How do tech companies expect people to believe them, if their words don’t match their actions?
While the current technology for virtual interactions and a virtual workforce can certainly be improved, it’s not the major obstacle anymore. A more important part of the disconnect between words and actions is that these tech companies are engineering leaders, but not leaders in organizational culture – and it is culture that is the real hurdle here.
Tech and non-tech companies that want to ensure success for their virtual workforce need to build an appropriate culture and practices.
For example, everyone involved with telecommuting needs to understand that email, text, even phone calls constitute only a small part of the communications that human beings expect and is insufficient to support a high level of trust. However, video chatting does enable people to get much of what would be communicated in person and has been shown to enhance trust.
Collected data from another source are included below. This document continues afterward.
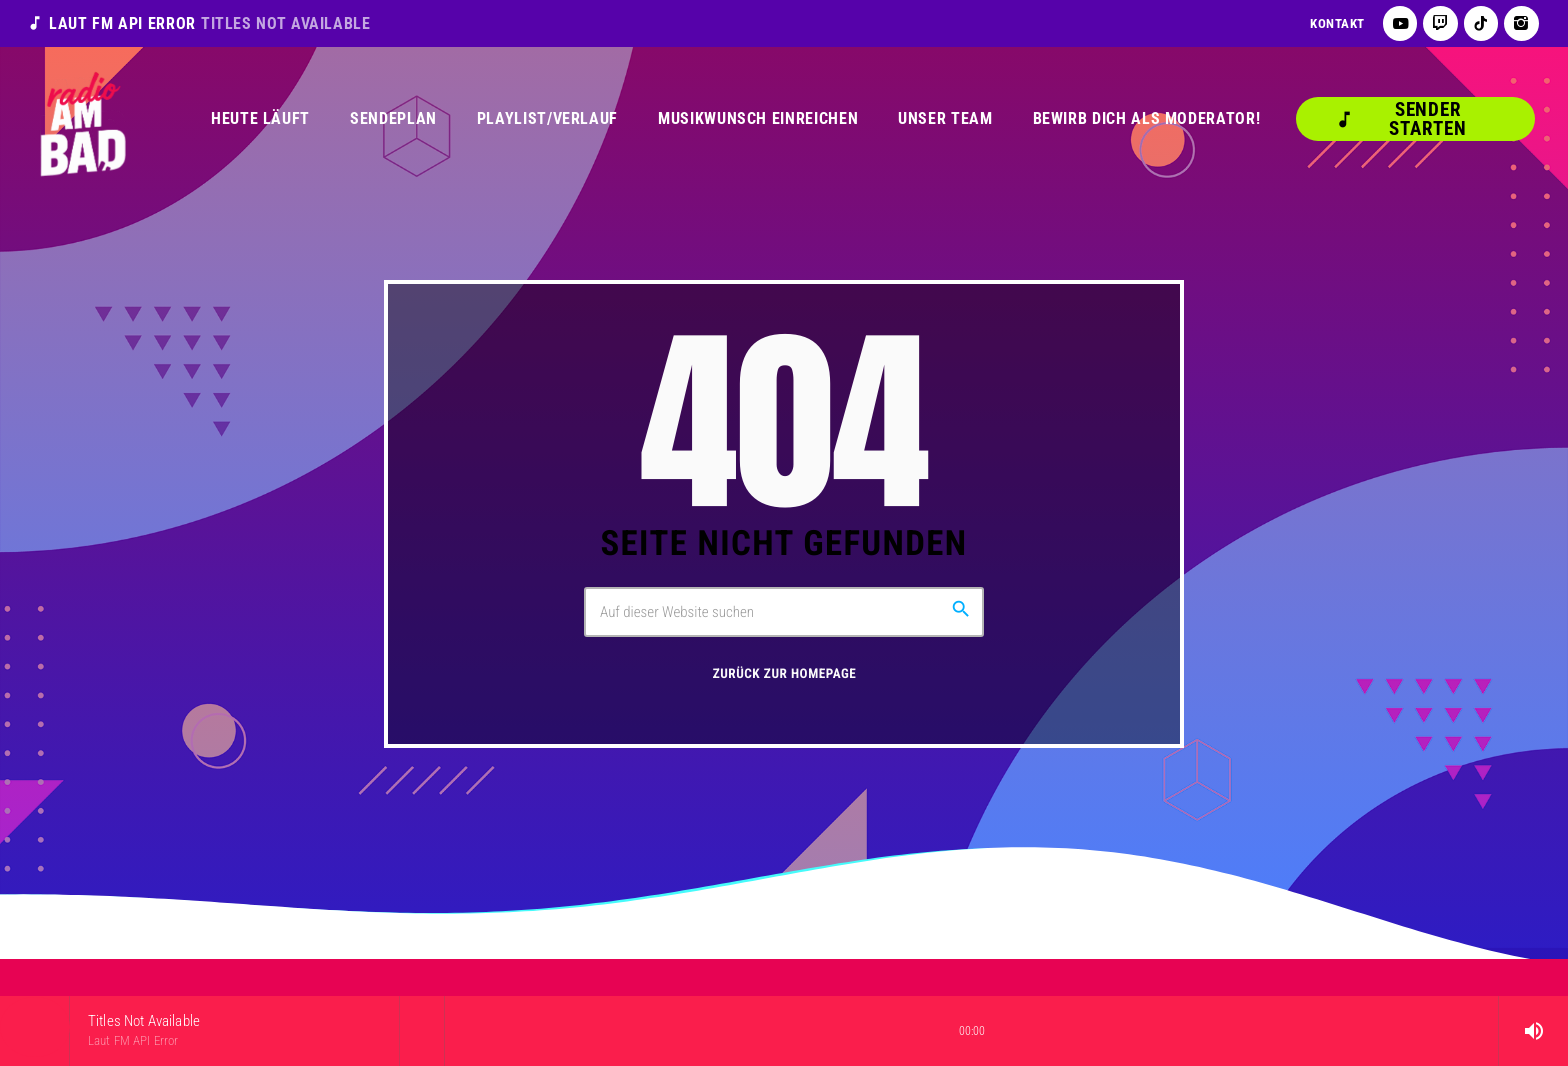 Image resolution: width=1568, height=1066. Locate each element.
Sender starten (1400, 119)
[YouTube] (1400, 23)
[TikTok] (1481, 23)
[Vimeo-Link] (82, 119)
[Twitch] (1440, 23)
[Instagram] (1521, 23)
So video ought to be the rule, not the exception, for virtual interaction.
Another important part of the culture of innovative companies is the encouragement of random interactions and collaboration among people. This is what underlies the Three C’s which Tony Hsieh of Zappo’s emphasizes: collision, community and co-learning.
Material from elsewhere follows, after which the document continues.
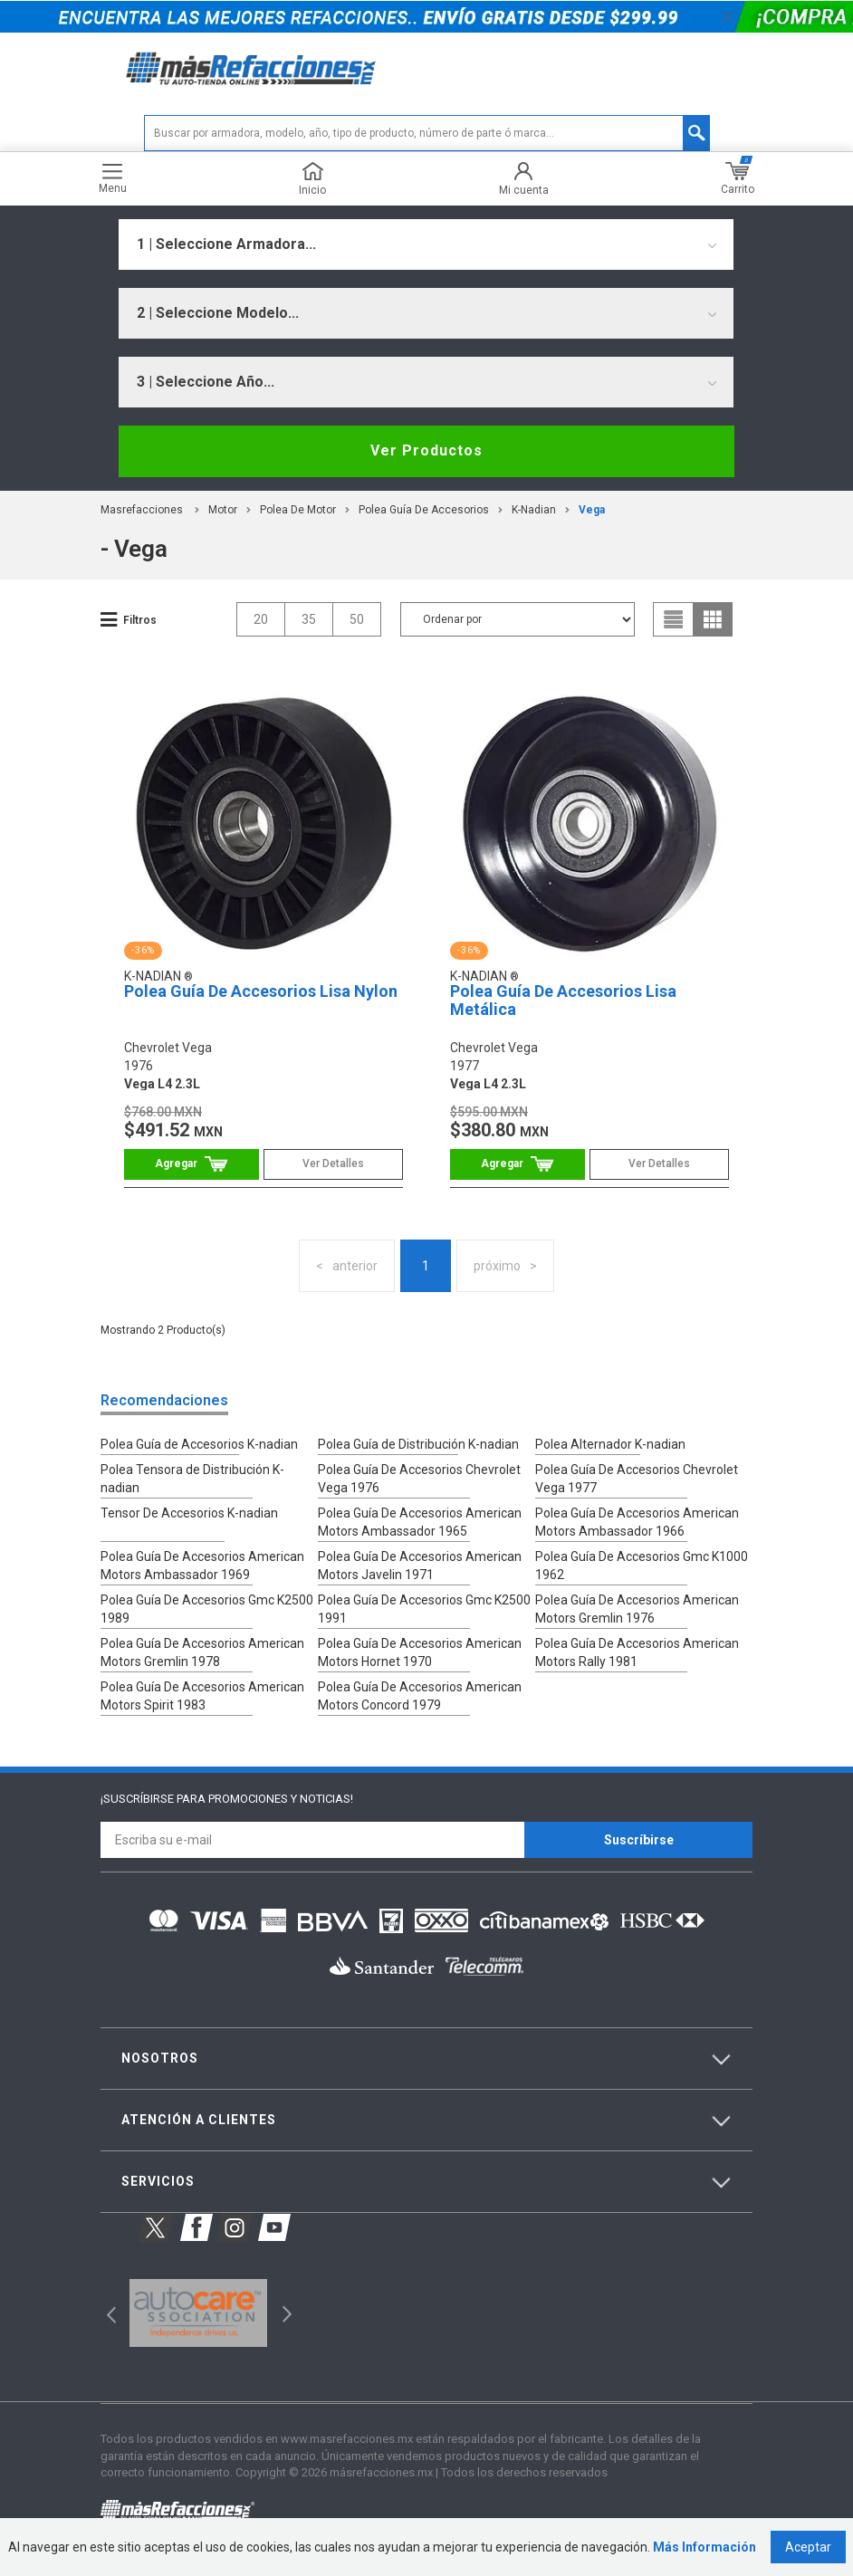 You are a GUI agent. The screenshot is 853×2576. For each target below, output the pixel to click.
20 (261, 619)
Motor (222, 509)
He clearly believes that this is only possible in a physical environment. But these three C’s can also be well supported in a virtual environment, if the company sets up that environment for such collisions and makes it a part of its everyday culture. Indeed, the range of people who can interact easily in the virtual workforce is much greater than in a physical office.
The company also needs to ensure that telecommuters don’t feel their chance of career advancement is dramatically diminished unless they show up at the office and hobnob with the right executives. The article “Creating an Organizational Culture that Supports Telework” relates a good example of this situation, along with good general guidance on the positive actions that companies need to take.
In sum, as James Surowiecki wrote earlier this year in the New Yorker:
“At companies with healthier corporate cultures, it [telecommuting] often works well, and [former head of Xerox PARC] Seely Brown has shown how highly motivated networks of far-flung experts — élite surfers, say — use digital technologies to transmit knowledge much as they would in person.”
Building a 21st century culture of successful virtual interaction won’t come easily to companies that developed their more traditional culture in the 20th century. But in an increasingly virtual and mobile world, it will be necessary for the HPs, Yahoos, and others to flourish.